== Dataset content

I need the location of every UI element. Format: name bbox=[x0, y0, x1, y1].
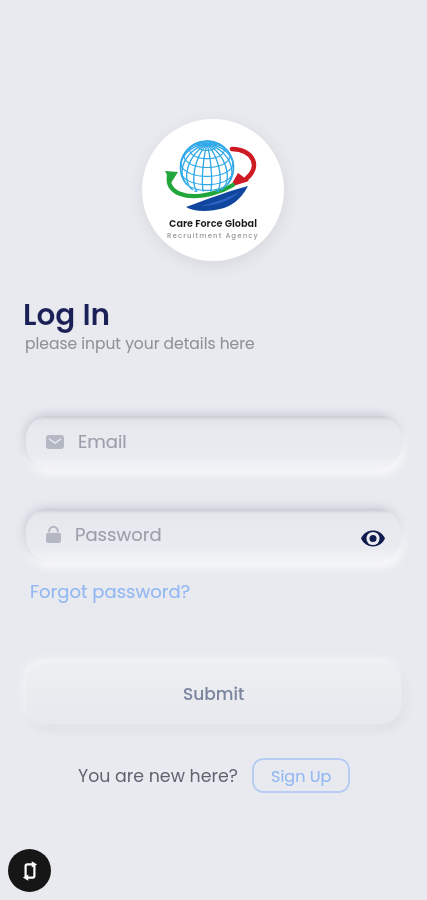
button[interactable]: Rotate screen bbox=[8, 849, 51, 892]
staticText: Log In bbox=[23, 294, 111, 335]
staticText: Recruitment Agency bbox=[167, 231, 259, 241]
staticText: please input your details here bbox=[25, 333, 255, 355]
button[interactable]: Forgot password? bbox=[29, 578, 192, 605]
button[interactable]: Submit bbox=[26, 663, 401, 724]
staticText: Password bbox=[75, 522, 162, 547]
staticText: Care Force Global bbox=[169, 217, 258, 231]
button[interactable]: Email bbox=[26, 416, 401, 467]
staticText: Sign Up bbox=[271, 765, 332, 787]
staticText: Submit bbox=[183, 682, 245, 706]
staticText: You are new here? bbox=[78, 764, 238, 788]
button[interactable]: Show password bbox=[358, 523, 388, 553]
button[interactable]: Password bbox=[26, 509, 401, 560]
button[interactable]: Sign Up bbox=[252, 758, 350, 793]
staticText: Email bbox=[78, 429, 127, 454]
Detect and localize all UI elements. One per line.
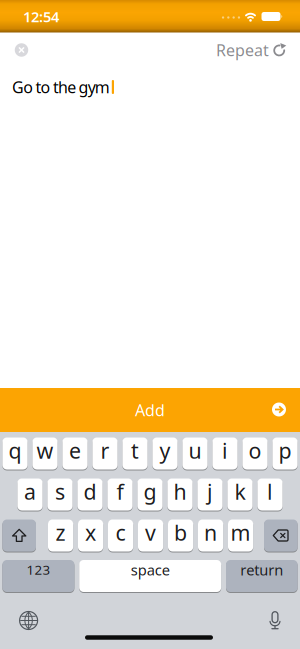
button[interactable]: p xyxy=(272,437,298,470)
button[interactable]: Close xyxy=(10,39,32,61)
button[interactable]: f xyxy=(107,478,133,511)
button[interactable]: e xyxy=(62,437,88,470)
staticText: Repeat xyxy=(216,39,269,61)
staticText: Add xyxy=(135,399,165,421)
staticText: d xyxy=(84,477,96,506)
button[interactable]: j xyxy=(197,478,223,511)
button[interactable]: r xyxy=(92,437,118,470)
button[interactable]: u xyxy=(182,437,208,470)
button[interactable]: Shift xyxy=(2,519,36,552)
button[interactable]: y xyxy=(152,437,178,470)
button[interactable]: z xyxy=(48,519,73,552)
staticText: m xyxy=(231,518,251,547)
staticText: k xyxy=(234,477,246,506)
button[interactable]: Add xyxy=(0,388,300,432)
button[interactable]: i xyxy=(212,437,238,470)
button[interactable]: k xyxy=(227,478,253,511)
staticText: t xyxy=(131,436,139,465)
staticText: n xyxy=(204,518,217,547)
staticText: return xyxy=(240,560,283,580)
button[interactable]: s xyxy=(47,478,73,511)
button[interactable]: Next keyboard xyxy=(14,606,44,636)
button[interactable]: b xyxy=(168,519,193,552)
staticText: o xyxy=(248,436,262,465)
staticText: e xyxy=(69,436,81,465)
button[interactable]: space xyxy=(79,560,221,592)
staticText: f xyxy=(116,477,124,506)
button[interactable]: 123 xyxy=(2,560,74,592)
button[interactable]: l xyxy=(257,478,283,511)
staticText: v xyxy=(145,518,156,547)
button[interactable]: g xyxy=(137,478,163,511)
button[interactable]: x xyxy=(78,519,103,552)
button[interactable]: h xyxy=(167,478,193,511)
staticText: q xyxy=(8,436,22,465)
button[interactable]: Repeat xyxy=(216,38,286,62)
staticText: g xyxy=(144,477,156,506)
staticText: r xyxy=(100,436,110,465)
button[interactable]: Delete xyxy=(264,519,298,552)
staticText: b xyxy=(174,518,187,547)
button[interactable]: a xyxy=(17,478,43,511)
button[interactable]: v xyxy=(138,519,163,552)
staticText: 123 xyxy=(26,561,50,578)
button[interactable]: m xyxy=(228,519,253,552)
button[interactable]: d xyxy=(77,478,103,511)
staticText: x xyxy=(85,518,96,547)
staticText: space xyxy=(131,560,170,580)
staticText: u xyxy=(188,436,202,465)
staticText: y xyxy=(160,436,170,465)
button[interactable]: o xyxy=(242,437,268,470)
staticText: p xyxy=(278,436,292,465)
staticText: w xyxy=(36,436,54,465)
staticText: j xyxy=(207,477,213,506)
staticText: Go to the gym xyxy=(12,76,110,98)
staticText: s xyxy=(55,477,65,506)
staticText: c xyxy=(116,518,126,547)
button[interactable]: q xyxy=(2,437,28,470)
staticText: i xyxy=(222,436,228,465)
button[interactable]: t xyxy=(122,437,148,470)
button[interactable]: w xyxy=(32,437,58,470)
staticText: l xyxy=(267,477,273,506)
staticText: z xyxy=(56,518,66,547)
button[interactable]: Dictate xyxy=(260,606,290,636)
staticText: 12:54 xyxy=(23,7,59,26)
staticText: a xyxy=(24,477,36,506)
button[interactable]: c xyxy=(108,519,133,552)
button[interactable]: return xyxy=(226,560,298,592)
button[interactable]: n xyxy=(198,519,223,552)
staticText: h xyxy=(174,477,186,506)
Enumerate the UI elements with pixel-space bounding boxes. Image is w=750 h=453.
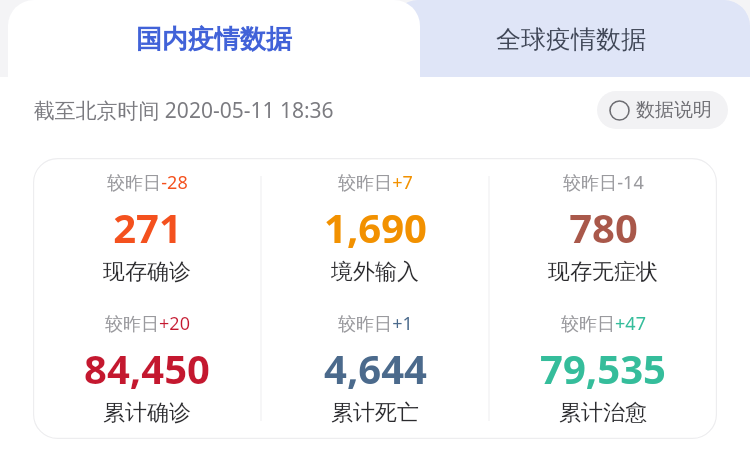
staticText: 累计死亡 [331, 399, 419, 427]
staticText: +1 [392, 311, 413, 336]
button[interactable]: 较昨日 [489, 298, 717, 439]
staticText: 较昨日 [107, 172, 161, 195]
staticText: 780 [569, 200, 638, 254]
staticText: -28 [161, 170, 188, 195]
staticText: 境外输入 [331, 258, 419, 286]
staticText: 累计治愈 [559, 399, 647, 427]
staticText: +47 [615, 311, 646, 336]
staticText: 较昨日 [338, 313, 392, 336]
staticText: 较昨日 [561, 313, 615, 336]
staticText: 国内疫情数据 [136, 23, 292, 56]
other: 数据说明 [609, 100, 630, 121]
button[interactable]: 数据说明 [597, 91, 728, 129]
button[interactable]: 较昨日 [33, 158, 261, 298]
staticText: 1,690 [324, 200, 427, 254]
button[interactable]: 较昨日 [261, 298, 489, 439]
staticText: 271 [113, 200, 182, 254]
staticText: 4,644 [324, 341, 427, 395]
staticText: 84,450 [84, 341, 210, 395]
staticText: 较昨日 [563, 172, 617, 195]
staticText: 数据说明 [636, 98, 712, 122]
staticText: +20 [159, 311, 190, 336]
staticText: 较昨日 [338, 172, 392, 195]
staticText: 现存无症状 [548, 258, 658, 286]
staticText: 累计确诊 [103, 399, 191, 427]
button[interactable]: 较昨日 [489, 158, 717, 298]
staticText: +7 [392, 170, 413, 195]
button[interactable]: 较昨日 [33, 298, 261, 439]
staticText: -14 [617, 170, 644, 195]
button[interactable]: 较昨日 [261, 158, 489, 298]
staticText: 现存确诊 [103, 258, 191, 286]
staticText: 全球疫情数据 [496, 24, 646, 55]
staticText: 较昨日 [105, 313, 159, 336]
button[interactable]: 全球疫情数据 [392, 0, 750, 78]
staticText: 截至北京时间 2020-05-11 18:36 [33, 96, 334, 125]
button[interactable]: 国内疫情数据 [8, 0, 420, 78]
staticText: 79,535 [540, 341, 666, 395]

====

▶ Directions for this task:
All preceding records should be duplicated verbatim, images excepted.

▶ Answer to this exercise:
I need the location of every UI element. Format: name bbox=[x0, y0, x1, y1].
button[interactable]: Rotate screen bbox=[8, 849, 51, 892]
staticText: Log In bbox=[23, 294, 111, 335]
staticText: Recruitment Agency bbox=[167, 231, 259, 241]
staticText: please input your details here bbox=[25, 333, 255, 355]
button[interactable]: Forgot password? bbox=[29, 578, 192, 605]
button[interactable]: Submit bbox=[26, 663, 401, 724]
staticText: Password bbox=[75, 522, 162, 547]
staticText: Care Force Global bbox=[169, 217, 258, 231]
button[interactable]: Email bbox=[26, 416, 401, 467]
staticText: Sign Up bbox=[271, 765, 332, 787]
staticText: Submit bbox=[183, 682, 245, 706]
staticText: You are new here? bbox=[78, 764, 238, 788]
button[interactable]: Show password bbox=[358, 523, 388, 553]
button[interactable]: Password bbox=[26, 509, 401, 560]
button[interactable]: Sign Up bbox=[252, 758, 350, 793]
staticText: Email bbox=[78, 429, 127, 454]
Detect and localize all UI elements. One per line.
button[interactable]: p xyxy=(272,437,298,470)
button[interactable]: Close xyxy=(10,39,32,61)
button[interactable]: f xyxy=(107,478,133,511)
button[interactable]: e xyxy=(62,437,88,470)
staticText: Repeat xyxy=(216,39,269,61)
staticText: Add xyxy=(135,399,165,421)
staticText: d xyxy=(84,477,96,506)
button[interactable]: j xyxy=(197,478,223,511)
button[interactable]: r xyxy=(92,437,118,470)
button[interactable]: u xyxy=(182,437,208,470)
button[interactable]: Shift xyxy=(2,519,36,552)
button[interactable]: y xyxy=(152,437,178,470)
button[interactable]: z xyxy=(48,519,73,552)
staticText: m xyxy=(231,518,251,547)
staticText: k xyxy=(234,477,246,506)
button[interactable]: Add xyxy=(0,388,300,432)
button[interactable]: i xyxy=(212,437,238,470)
button[interactable]: k xyxy=(227,478,253,511)
staticText: t xyxy=(131,436,139,465)
staticText: n xyxy=(204,518,217,547)
staticText: return xyxy=(240,560,283,580)
button[interactable]: s xyxy=(47,478,73,511)
button[interactable]: Next keyboard xyxy=(14,606,44,636)
button[interactable]: b xyxy=(168,519,193,552)
staticText: o xyxy=(248,436,262,465)
staticText: e xyxy=(69,436,81,465)
button[interactable]: space xyxy=(79,560,221,592)
staticText: f xyxy=(116,477,124,506)
button[interactable]: 123 xyxy=(2,560,74,592)
button[interactable]: l xyxy=(257,478,283,511)
staticText: v xyxy=(145,518,156,547)
button[interactable]: g xyxy=(137,478,163,511)
button[interactable]: x xyxy=(78,519,103,552)
button[interactable]: h xyxy=(167,478,193,511)
staticText: q xyxy=(8,436,22,465)
button[interactable]: Repeat xyxy=(216,38,286,62)
staticText: g xyxy=(144,477,156,506)
staticText: r xyxy=(100,436,110,465)
button[interactable]: Delete xyxy=(264,519,298,552)
staticText: b xyxy=(174,518,187,547)
button[interactable]: a xyxy=(17,478,43,511)
button[interactable]: v xyxy=(138,519,163,552)
staticText: 123 xyxy=(26,561,50,578)
button[interactable]: m xyxy=(228,519,253,552)
button[interactable]: d xyxy=(77,478,103,511)
staticText: x xyxy=(85,518,96,547)
staticText: space xyxy=(131,560,170,580)
staticText: u xyxy=(188,436,202,465)
staticText: y xyxy=(160,436,170,465)
button[interactable]: o xyxy=(242,437,268,470)
staticText: p xyxy=(278,436,292,465)
staticText: w xyxy=(36,436,54,465)
staticText: j xyxy=(207,477,213,506)
staticText: Go to the gym xyxy=(12,76,110,98)
staticText: s xyxy=(55,477,65,506)
staticText: c xyxy=(116,518,126,547)
button[interactable]: q xyxy=(2,437,28,470)
staticText: i xyxy=(222,436,228,465)
button[interactable]: t xyxy=(122,437,148,470)
button[interactable]: w xyxy=(32,437,58,470)
staticText: l xyxy=(267,477,273,506)
staticText: z xyxy=(56,518,66,547)
button[interactable]: Dictate xyxy=(260,606,290,636)
staticText: 12:54 xyxy=(23,7,59,26)
staticText: a xyxy=(24,477,36,506)
button[interactable]: c xyxy=(108,519,133,552)
button[interactable]: return xyxy=(226,560,298,592)
button[interactable]: n xyxy=(198,519,223,552)
staticText: h xyxy=(174,477,186,506)
Enumerate the UI elements with pixel-space bounding boxes. Image is w=750 h=453.
staticText: 累计死亡 [331, 399, 419, 427]
staticText: +1 [392, 311, 413, 336]
button[interactable]: 较昨日 [489, 298, 717, 439]
staticText: 较昨日 [107, 172, 161, 195]
staticText: 780 [569, 200, 638, 254]
staticText: -28 [161, 170, 188, 195]
staticText: 境外输入 [331, 258, 419, 286]
staticText: 累计治愈 [559, 399, 647, 427]
staticText: +47 [615, 311, 646, 336]
staticText: 较昨日 [338, 313, 392, 336]
staticText: 较昨日 [561, 313, 615, 336]
staticText: 国内疫情数据 [136, 23, 292, 56]
other: 数据说明 [609, 100, 630, 121]
button[interactable]: 数据说明 [597, 91, 728, 129]
button[interactable]: 较昨日 [33, 158, 261, 298]
staticText: 1,690 [324, 200, 427, 254]
button[interactable]: 较昨日 [261, 298, 489, 439]
staticText: 271 [113, 200, 182, 254]
staticText: 4,644 [324, 341, 427, 395]
staticText: 84,450 [84, 341, 210, 395]
staticText: 较昨日 [563, 172, 617, 195]
staticText: 数据说明 [636, 98, 712, 122]
staticText: +20 [159, 311, 190, 336]
staticText: 较昨日 [338, 172, 392, 195]
staticText: 现存无症状 [548, 258, 658, 286]
staticText: 累计确诊 [103, 399, 191, 427]
button[interactable]: 较昨日 [489, 158, 717, 298]
staticText: +7 [392, 170, 413, 195]
button[interactable]: 较昨日 [33, 298, 261, 439]
staticText: -14 [617, 170, 644, 195]
button[interactable]: 较昨日 [261, 158, 489, 298]
staticText: 现存确诊 [103, 258, 191, 286]
staticText: 全球疫情数据 [496, 24, 646, 55]
staticText: 较昨日 [105, 313, 159, 336]
button[interactable]: 全球疫情数据 [392, 0, 750, 78]
staticText: 截至北京时间 2020-05-11 18:36 [33, 96, 334, 125]
button[interactable]: 国内疫情数据 [8, 0, 420, 78]
staticText: 79,535 [540, 341, 666, 395]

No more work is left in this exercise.